Watermarks have one strong advantage over GPTZero-style detection: when present, they can be verified with very low false-positive rates. They have one strong limitation: they require the model provider to embed them. They cannot cover open-weight models that did not opt in, models run by adversaries, or text that has been thoroughly rewritten. OpenAI has reportedly built but not publicly deployed a watermarking system for ChatGPT outputs. Watermarks will cover only a fraction of the LLM ecosystem, leaving statistical detectors like GPTZero to fill the rest, with the limitations the academic literature has documented.
GPTZero matters less because it solved AI detection (it did not, and probably no tool will fully solve it) and more because it crystallized a public conversation. In January 2023, ChatGPT had been out for about a month, schools were panicking about student cheating, and there was no widely available tool to even attempt detection. A 22-year-old senior at Princeton built a Streamlit app over winter break, posted it on Twitter, and within a week had reframed how educators, journalists, and policymakers talked about AI in writing.
The tool also created a counter-discourse. The academic critiques, the Vanderbilt and Pittsburgh decisions, the OpenAI classifier shutdown, and the false-positive screenshots all happened in part because GPTZero was visible enough to be tested and criticized. A growing institutional consensus, by 2024 and 2025, holds that AI detection is at best a soft signal and should not be used as the basis for high-stakes academic-integrity decisions.
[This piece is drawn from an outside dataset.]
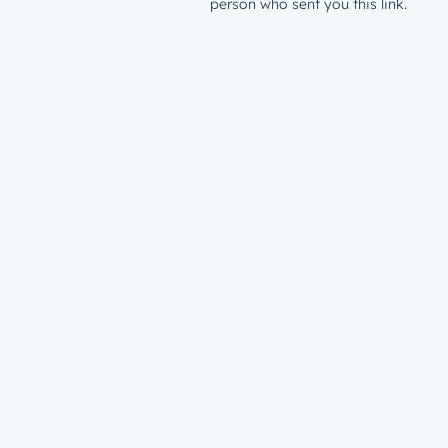
person who sent you this link.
GPTZero continued to evolve through 2024, 2025, and into 2026. The company says its model has been retrained for GPT-4o, GPT-5, Claude 3.5 and Claude 4, Gemini 2 and Gemini 3, and Llama 3 and later models. The Origin extension expanded into a broader Chrome extension that scans webpages, and the company added an institution-level analytics dashboard for schools. The Series A funded expansion into hiring and publishing as additional verticals.
At the same time, the institutional environment has hardened. Universities including Vanderbilt and Pittsburgh have continued to advise against using any AI detector as primary evidence in academic-integrity cases, and several major publishers have begun requiring author affidavits about AI use rather than relying on detection. GPTZero's own messaging has shifted toward "verifying human writing" through tools like Origin, rather than "detecting AI," reflecting both the academic critique and the practical limits of post-hoc statistical classification.